Mike Pence gives sermon in packed homophobic megachurch slap bang in the middle of a coronavirus hotspot

Mike Pence LGBT

US vice president Mike Pence gave a sermon this weekend to an anti-LGBT+ megachurch packed with more than 2,000 people, in a COVID-19 hotspot.

The number of coronavirus cases in Dallas, Texas, continues to climb and shows no sign of slowing, with the county reporting a record 570 new cases on Sunday, June 28.

The vice president’s own Coronavirus Task Force designated Texas as a COVID-19 “hotspot” two days previously.

But Mike Pence – who has consistently refused to abide by coronavirus safety measures – decided that the area would be the perfect place to give a sermon in an anti-LGBT+ church.

He visited Dallas First Baptist Church, led by viciously Islamophobic and anti-LGBT+ pastor Robert Jeffress, to give a “freedom Sunday” sermon to an audience of 2,100 people.

The event did not require face masks, or any kind of social distancing.

 

According to the homophobic megachurch’s website, it believes: “Marriage is the uniting of one man and one woman in covenant commitment for a lifetime… A wife is to submit herself graciously to the servant leadership of her husband.”

Jeffress’s well-documented history of anti-LGBT+ remarks includes claiming gay people “molest children”, promoting the so-called conversion of young queer people, and that being gay is a “filthy practice” that leads to disease.

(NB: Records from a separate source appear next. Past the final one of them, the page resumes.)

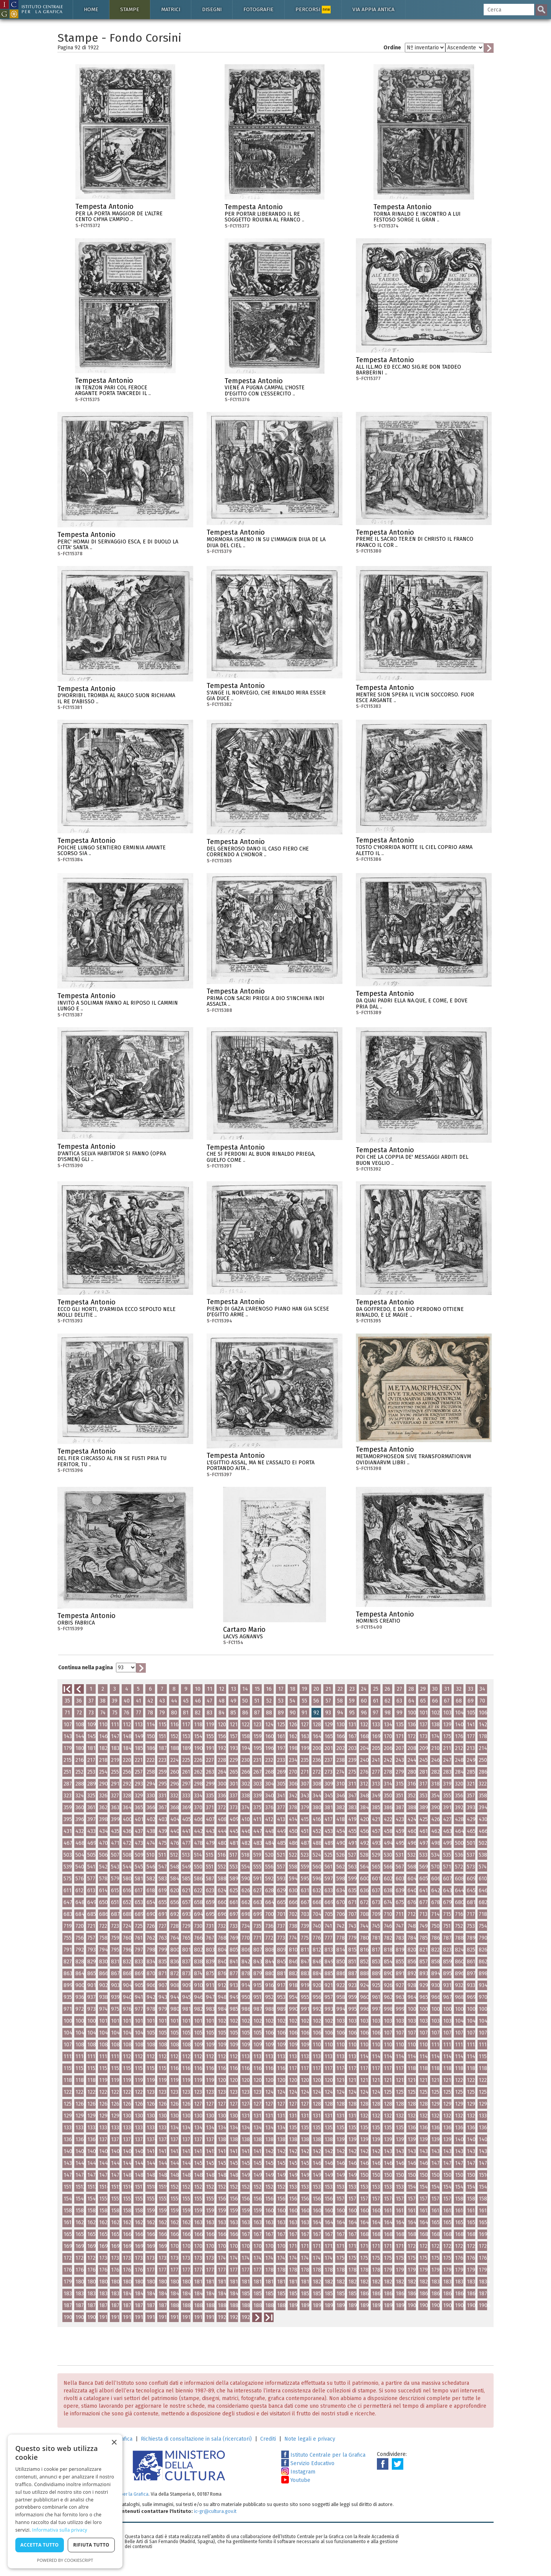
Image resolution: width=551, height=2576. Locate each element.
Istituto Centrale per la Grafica (323, 2455)
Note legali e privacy (309, 2439)
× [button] (114, 2443)
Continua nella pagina (85, 1667)
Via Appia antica (373, 9)
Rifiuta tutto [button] (91, 2545)
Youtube (295, 2480)
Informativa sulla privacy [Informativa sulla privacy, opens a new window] (59, 2530)
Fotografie (258, 9)
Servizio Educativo (307, 2463)
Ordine (392, 47)
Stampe (129, 9)
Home (91, 9)
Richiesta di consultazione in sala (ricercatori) (196, 2439)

He has even compared gay sex to plugging a TV electrical cord into the wrong outlet and causing it to explode. 

Speaking on his radio show in 2012, Jeffress said: “Why is there such a high incidence of disease among homosexuals? They are engaged in the most detestable, unclean, abominable acts you can imagine.

“Because what they are doing is unnatural, it goes against nature, because of that filthy practice; there is a natural result to it. There is natural, physical consequences to homosexual behaviour.

“That’s why God says don’t engage in it, you are going to harm your bodies in doing so.”

Since 2016, Jeffress has been a member of Trump’s Evangelical Advisory Board and White House Faith Initiative as well as being a contributor to Fox News.